Aksesibilitas Birbillions: $1 Miliar Bukan Mimpi
“Perusahaan konsumsi asli kripto dengan pendapatan tahunan $1 miliar” terdengar agresif tapi sebenarnya bisa dicapai.
Pendapatan tradisional di kripto sering kali berasal dari nilai yang langsung diambil dari pengguna: biaya transaksi, likuidasi leverage, distribusi token. Model ini secara esensial adalah negatif-sum—menguntungkan dari kompetisi pengguna, secara alami membatasi pertumbuhan.
Perusahaan kripto yang benar-benar berkelanjutan harus menghasilkan uang seperti perusahaan konsumsi nyata: dengan menjual sesuatu yang benar-benar diinginkan orang. Pendapatan ini bukan dari pengambilan pasar, melainkan dari memperluas pasar.

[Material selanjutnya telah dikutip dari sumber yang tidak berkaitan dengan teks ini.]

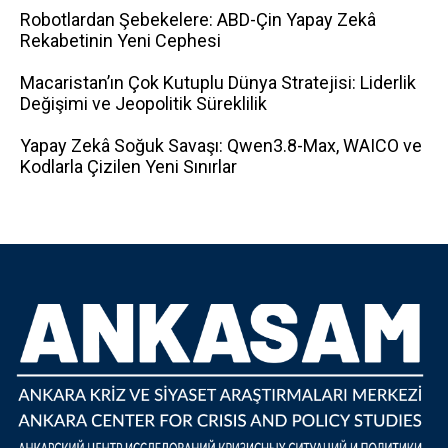
Robotlardan Şebekelere: ABD-Çin Yapay Zekâ
Rekabetinin Yeni Cephesi
Macaristan’ın Çok Kutuplu Dünya Stratejisi: Liderlik
Değişimi ve Jeopolitik Süreklilik
Yapay Zekâ Soğuk Savaşı: Qwen3.8-Max, WAICO ve
Kodlarla Çizilen Yeni Sınırlar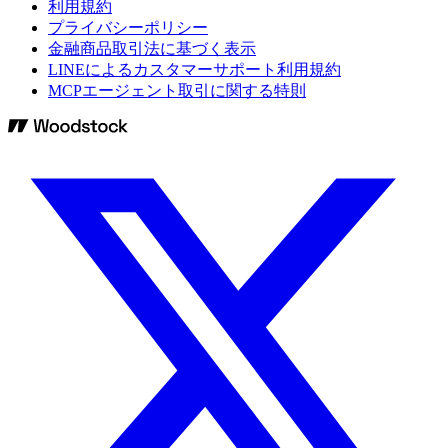
利用規約
プライバシーポリシー
金融商品取引法に基づく表示
LINEによるカスタマーサポート利用規約
MCPエージェント取引に関する特則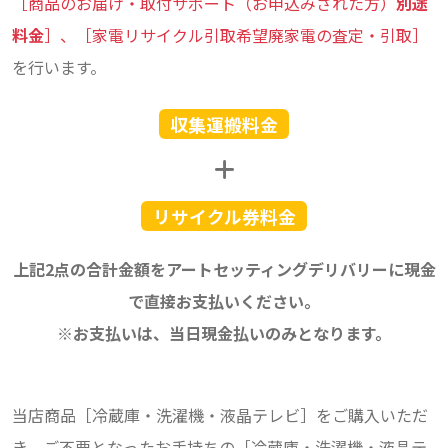
［商品のお届け・取付サポート（お申込みされた方）
別途
料金
］、［家電リサイクル引取希望廃家電の査定・引取］
を行います。
収集運搬料金
リサイクル券料金
上記2点の合計金額をアートセッティングデリバリーに現金
で直接お支払いください。
※お支払いは、当日現金払いのみとなります。
当店商品［冷蔵庫・洗濯機・液晶テレビ］をご購入いただ
き、ご不要となったお手持ちの［冷蔵庫・洗濯機・液晶テ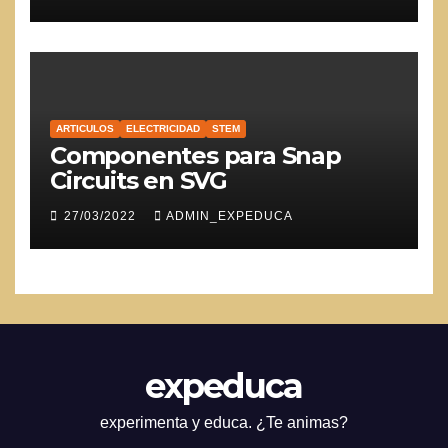
ARTICULOS
ELECTRICIDAD
STEM
Componentes para Snap
Circuits en SVG
27/03/2022
ADMIN_EXPEDUCA
expeduca
experimenta y educa. ¿Te animas?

Mengubah konsumen non-kripto menjadi peserta kripto tanpa memaksa mereka mendefinisikan diri sebagai “orang kripto”.
Sebagai perbandingan, Pop Mart adalah bukti paling jelas saat ini tentang apa yang terjadi ketika karakter memiliki pengakuan budaya, skala manufaktur dan distribusi yang menguntungkan secara majemuk. Pop Mart menghasilkan sekitar 900.000 dolar AS dalam tahun kedua, sekitar 20 juta dolar AS sebelum IPO. Sementara itu, OCG dalam rentang waktu yang sama, pendapatan koleksi fisik sudah mencapai 8 juta dolar AS, dan pertumbuhannya bahkan melebihi Pop Mart, meskipun SKU lebih sedikit, pengenalan global lebih rendah, dan jejak ritel lebih kecil.

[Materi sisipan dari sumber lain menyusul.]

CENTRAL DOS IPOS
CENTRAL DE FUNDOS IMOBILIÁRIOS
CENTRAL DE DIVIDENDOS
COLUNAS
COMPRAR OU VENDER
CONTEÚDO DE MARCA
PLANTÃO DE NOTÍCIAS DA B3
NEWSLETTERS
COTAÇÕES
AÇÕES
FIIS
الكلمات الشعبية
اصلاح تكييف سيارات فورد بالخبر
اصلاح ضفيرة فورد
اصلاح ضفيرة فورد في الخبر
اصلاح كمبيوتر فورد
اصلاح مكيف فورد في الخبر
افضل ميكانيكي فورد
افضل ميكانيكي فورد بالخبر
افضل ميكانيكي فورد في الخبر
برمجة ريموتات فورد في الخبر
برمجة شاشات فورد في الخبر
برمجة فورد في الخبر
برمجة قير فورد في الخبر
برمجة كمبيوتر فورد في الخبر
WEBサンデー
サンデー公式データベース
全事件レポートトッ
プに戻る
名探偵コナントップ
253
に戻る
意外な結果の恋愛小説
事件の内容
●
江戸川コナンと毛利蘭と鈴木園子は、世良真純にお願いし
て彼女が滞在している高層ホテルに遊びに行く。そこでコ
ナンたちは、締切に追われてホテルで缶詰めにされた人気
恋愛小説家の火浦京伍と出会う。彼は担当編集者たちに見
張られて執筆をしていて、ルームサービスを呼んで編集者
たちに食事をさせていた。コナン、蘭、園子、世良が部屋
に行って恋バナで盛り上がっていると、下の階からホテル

Perbedaan utama terletak pada timing dan leverage. Industri koleksi sudah memahami kebutuhan berbasis karakter dan distribusi global, tetapi OCG memiliki lapisan koordinasi asli kripto yang tidak dimiliki Pop Mart: lapisan yang memungkinkan budaya menyebar dengan kecepatan internet, sambil tetap berlabuh pada manufaktur dan ritel nyata.
Ini adalah industri besar dan sudah matang. Koleksi bukan pasar niche, batas pendapatan $1 miliar bukan angan-angan, melainkan hasil alami dari eksekusi model ini dengan benar.

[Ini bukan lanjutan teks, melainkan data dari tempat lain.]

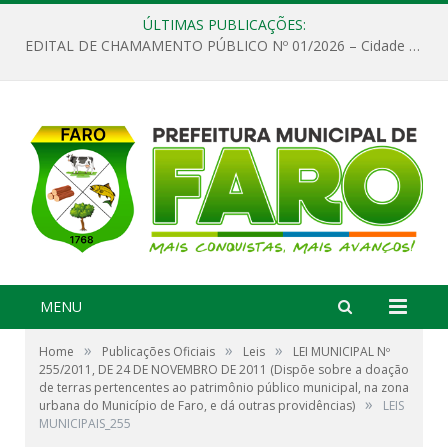
ÚLTIMAS PUBLICAÇÕES:
EDITAL DE CHAMAMENTO PÚBLICO Nº 01/2026 – Cidade de Faro
MENU
»
»
»
Home
Publicações Oficiais
Leis
LEI MUNICIPAL Nº
255/2011, DE 24 DE NOVEMBRO DE 2011 (Dispõe sobre a doação
de terras pertencentes ao patrimônio público municipal, na zona
»
urbana do Município de Faro, e dá outras providências)
LEIS
MUNICIPAIS_255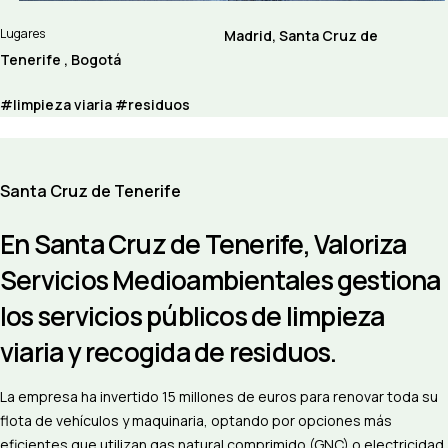
Lugares
Madrid, Santa Cruz de
Tenerife , Bogotá
#limpieza viaria #residuos
Santa Cruz de Tenerife
En Santa Cruz de Tenerife, Valoriza
Servicios Medioambientales gestiona
los servicios públicos de limpieza
viaria y recogida de residuos.
La empresa ha invertido 15 millones de euros para renovar toda su
flota de vehículos y maquinaria, optando por opciones más
eficientes que utilizan gas natural comprimido (GNC) o electricidad.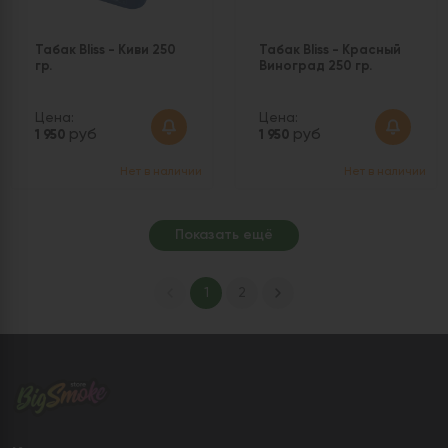
Табак Bliss - Киви 250
Табак Bliss - Красный
гр.
Виноград 250 гр.
Цена:
Цена:
руб
руб
1 950
1 950
Нет в наличии
Нет в наличии
Показать ещё
1
2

Meme dan Perusahaan: Sinergi Sempurna Kecepatan Budaya × Daya Tarik Bisnis
Selama bertahun-tahun, industri kripto terjebak dalam dualisme palsu: harus memilih citra perusahaan yang serius, atau merangkul absurditas budaya?
Premis masalah ini sendiri salah. Aset kripto paling sukses secara historis secara implisit mengakui keduanya. Meme menyediakan kecepatan penyebaran, perusahaan menyediakan daya tarik yang tahan lama. Memisahkan keduanya, keduanya tidak cukup untuk memenangkan pasar.
Desain Birb didasarkan pada wawasan ini. Ia bukan berusaha menyelesaikan ketegangan antara Meme dan perusahaan, melainkan mengikat keduanya bersama. Nama yang singkat dan mudah diingat memudahkan penyebaran (atribut Meme), tetapi di baliknya ada produk nyata, saluran nyata, pendapatan nyata (atribut perusahaan).
Ini bukan kompromi antara dua pendekatan, melainkan sintesis. Meme menciptakan kecepatan, perusahaan menciptakan daya tarik. Gabungan keduanya akan makmur.
Inti dari kripto bukanlah kecepatan, biaya, atau throughput, melainkan makna. Sebuah aset yang mampu melampaui siklus dan tidak dihancurkan oleh siklus harus mampu menarik perhatian dan mengubah perhatian itu menjadi aktivitas ekonomi yang tahan lama. Inilah yang coba diformulasikan Birb.
Bukan dengan membuat kripto menjadi “serius” atau “mainstream”, tetapi dengan menjadi nyata tanpa meninggalkan absurditas. Menghasilkan pendapatan berkelanjutan sambil tetap menyebar secara virus, dan membangun daya tarik bisnis tanpa mengorbankan kecepatan budaya.
Itulah taruhannya. Tujuan berikutnya bukanlah Birb, melainkan Birbillions—kisah bagaimana perusahaan asli kripto yang fokus pada konsumsi terus memenangkan rak, mendapatkan pembelian berulang, dan membuat budaya dapat dibawa, membangun kekaisaran bisnis bernilai $10 miliar.